* How to complete this task *
Every line containing the string "익숙함이" is to be copied from the records.

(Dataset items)
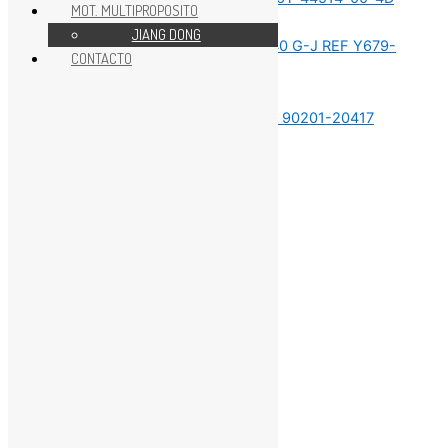
MOT. MULTIPROPOSITO
REPUESTOS MOTOR 40HP
JIANG DONG
CONTACTO
REPUESTOS MOTOR 40HP
REPUESTOS MOTOR 40HP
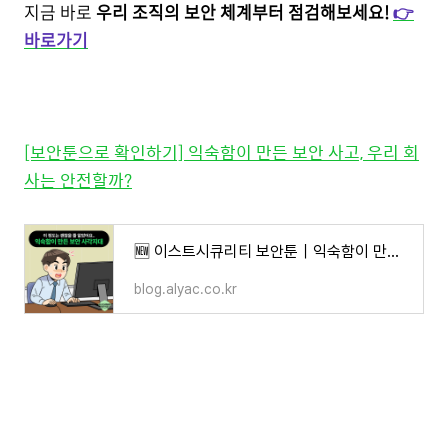
지금 바로
우리 조직의 보안
체계부터 점검해보세요!
👉
바로가기
[보안툰으로 확인하기] 익숙함이 만든 보안 사고, 우리 회
사는 안전할까?
🆕 이스트시큐리티 보안툰｜익숙함이 만든 보안 사고, 우리 회사는 안전할까?
blog.alyac.co.kr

* Solved problem *
[보안툰으로 확인하기] 익숙함이 만든 보안 사고, 우리 회
🆕 이스트시큐리티 보안툰｜익숙함이 만든 보안 사고, 우리 회사는 안전할까?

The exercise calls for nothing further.